Sunday, May 24, 2015

Ludus Siciliae - I

Tonight we played the first game of my Byzantine Age campaign setting. R and D sat down to formal character design with their character concepts from earlier and the week and settled on a pair of rangers.

Arturo is the son of a family with significant mercantile interests, supervising shipments east and west around the island province. He's a quick hand with paired spatha, a style considered barbaric due to its unsuitability for fighting in proper Imperial military formations. It's a pity considering he's the best Latrunculi player in the province - a skill usually found in those gifted in military tactics. However, his disreputable combat style complements both his attitude problem with authority and his predilection for risk-taking. Such traits are those that Res Monetae are happy to utilize. He's been making a solid margin off the book by combining his shipping activities with basic courier work.

Vinto has a different story for every day of the week for anything, including his own life. Arturo's heard most of them by now, but still could only vouch for things since they day they met when they were 7 years old. Vinto wandered into town, a strange, slightly feral orphan from the backwoods - interesting and amusing. Arturo's father took the boy in as a free servant after Arturo's drastic tantrum when he discovered some unscrupulous men had tried to pass his new friend off as a barbarian slave. In addition to his gift for story-telling Vinto is a dead-eye shot with a bow and good with animals. Both boys spent countless hours in the wilderness around the family villa, sometimes disappearing for days at a time hunting or exploring.

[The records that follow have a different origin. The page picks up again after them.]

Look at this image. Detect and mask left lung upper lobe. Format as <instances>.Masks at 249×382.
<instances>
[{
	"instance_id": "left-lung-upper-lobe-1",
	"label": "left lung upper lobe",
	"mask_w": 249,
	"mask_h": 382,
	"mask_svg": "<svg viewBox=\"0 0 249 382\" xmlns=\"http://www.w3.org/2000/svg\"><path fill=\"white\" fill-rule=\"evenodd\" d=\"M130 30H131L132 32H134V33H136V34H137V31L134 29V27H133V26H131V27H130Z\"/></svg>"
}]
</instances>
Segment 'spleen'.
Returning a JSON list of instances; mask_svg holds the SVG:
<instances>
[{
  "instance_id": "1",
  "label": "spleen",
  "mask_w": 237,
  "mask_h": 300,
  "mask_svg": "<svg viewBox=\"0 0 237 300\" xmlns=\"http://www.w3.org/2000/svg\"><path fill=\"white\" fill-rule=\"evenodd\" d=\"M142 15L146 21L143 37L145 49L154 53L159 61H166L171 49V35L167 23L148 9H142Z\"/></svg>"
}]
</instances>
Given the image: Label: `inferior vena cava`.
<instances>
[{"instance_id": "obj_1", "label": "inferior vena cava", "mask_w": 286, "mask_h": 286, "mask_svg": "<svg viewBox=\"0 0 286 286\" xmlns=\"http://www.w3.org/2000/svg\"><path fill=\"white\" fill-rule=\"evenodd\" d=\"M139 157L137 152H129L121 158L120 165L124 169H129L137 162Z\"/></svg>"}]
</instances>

R and D had come up with the premise that they were sent on a dangerous adventure to avoid a severe legal punishment. Vinto had been jailed due to a small riot breaking out over a matter of gambling. Arturo had impulsively engineered a jail-break that didn't end cleanly. Miraculously, no one died in the struggle and there wasn't any significant property damage, but the damnum (fines) levied against both were potentially damaging to the Familia Maretia. That also assumed that Arturo's family bothered to bail him out in the first place. Being sold into servitude was the other option on the table, but the officer in charge of the jail happened to be a member of the Res Monetae himself and proposed an alternate arrangement. So Arturo and Vinto were shipped around to the other side of the island to the port of Parnormus, where they were to take positions working for the Rockbreaker brothers in their expedition to restore an ancient dwarven mine. Their fates will be tied to ensuring the success of the venture and giving the Concern enough information and leverage to gain a controlling interest in the business.

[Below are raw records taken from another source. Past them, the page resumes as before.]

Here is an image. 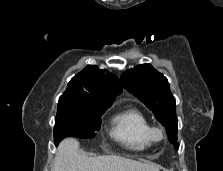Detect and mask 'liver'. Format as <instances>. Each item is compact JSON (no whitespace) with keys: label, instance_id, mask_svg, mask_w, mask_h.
I'll return each instance as SVG.
<instances>
[{"label":"liver","instance_id":"obj_1","mask_svg":"<svg viewBox=\"0 0 223 171\" xmlns=\"http://www.w3.org/2000/svg\"><path fill=\"white\" fill-rule=\"evenodd\" d=\"M160 166L116 155L89 157L79 142L66 138L60 142L52 171H159Z\"/></svg>","mask_w":223,"mask_h":171}]
</instances>
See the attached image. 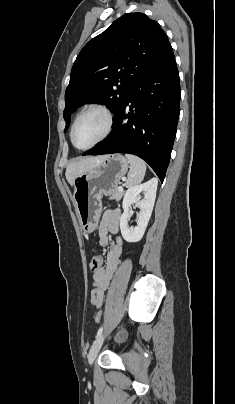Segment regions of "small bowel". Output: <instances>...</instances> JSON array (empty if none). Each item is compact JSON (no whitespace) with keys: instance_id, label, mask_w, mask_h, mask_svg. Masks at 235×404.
<instances>
[{"instance_id":"1","label":"small bowel","mask_w":235,"mask_h":404,"mask_svg":"<svg viewBox=\"0 0 235 404\" xmlns=\"http://www.w3.org/2000/svg\"><path fill=\"white\" fill-rule=\"evenodd\" d=\"M120 211L113 210L105 214L100 227V243L105 244L107 242L106 235L108 232L116 234L119 230ZM123 253V242L120 238H117L111 245L107 255L106 264L93 274L94 289L91 294V302L97 308L100 309L104 302L105 292L108 290L111 279L116 271L120 257Z\"/></svg>"}]
</instances>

Between Arturo's fluency in Dwarven and their skillfulness in the local environs the "brothers" had no problem convincing Gundren Rockseeker to acquire their services delivering his supplies to Pandelvarus, two days ride into the highland back-woods of Sicilia. They took a fraction of their own pay and hired a wagon-driver and then used their talents to simply ghost his route along the road from alongside. In the middle of the second day they came across the dead horses of Gundren and his human companion Silvaro blocking the road. They noticed a poorly concealed Goblin ambush (Gobs rolled a natural "1") and made the first initiative roll of the world. Vinto rolled the first miss as his arrow hit a tree. Two goblins rushed out of the thicket and attacked Arturo, rolling the first critical hit and the first normal hit, and left him a nick away from dropping. Arturo's blades failed to find their mark and then the third goblin sniper in the other thicket tried to shoot the wagon driver, panicking the horses.

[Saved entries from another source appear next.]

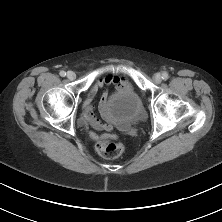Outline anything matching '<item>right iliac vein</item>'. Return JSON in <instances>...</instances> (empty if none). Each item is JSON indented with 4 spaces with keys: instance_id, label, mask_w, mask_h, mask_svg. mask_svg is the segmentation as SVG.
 I'll return each instance as SVG.
<instances>
[{
    "instance_id": "63e3f726",
    "label": "right iliac vein",
    "mask_w": 222,
    "mask_h": 222,
    "mask_svg": "<svg viewBox=\"0 0 222 222\" xmlns=\"http://www.w3.org/2000/svg\"><path fill=\"white\" fill-rule=\"evenodd\" d=\"M67 78H68L69 80H74V79L76 78L75 72H73V71H68V72H67Z\"/></svg>"
}]
</instances>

Naturally the PC's continued flailing hopelessly with 8's, 4's, and 1's - but thankfully the goblins' dice go cold as well. Arturo wisely disengaged when he saw the panicked horses charging down the track. The horses cleared the corpses but the wagon damaged a wheel coming over the bodies, threw off the driver, and crashed into the two goblins on the track. One failed his save and died horribly. The other ducked into the thicket only to emerge and clamber over the damaged wagon to try and get sight of his prey. Arturo obliged by bursting from the foliage and making his first successful attack rolls. The goblin archer took one more parting shot before ducking over the high ridge alongside the road. Vinto calmly let an arrow fly in an arc over the hillside, largely out of spite, but his Disadvantaged attack rolls came up with a pair of crits. A pained scream came from the other side of the ridge and Arturo shook his head in disbelief as he tended to the wagon driver. Given the unlikely critical hit I ruled the goblin pinned to the ground by his shoulder, helpless and compliant to interrogation. Once they had everything they could use from the goblin, they put him out of his misery and headed to the Cragmaw hideout. The primitive traps along the trail were no match for seasoned hunters in their natural environs and they arrive at their destination without further complications.

We finished the session by leveling Arturo and Vinto to level 2. With their fighting styles, spells, and second hit die they aren't made of glass anymore so the encounters going forward should involve less rocket tag. While 5E is very well suited, in general, for smaller parties in general, a short-handed party at 1st level is very challenging due to the high variance (few actions) and low tolerance (HP) in combat.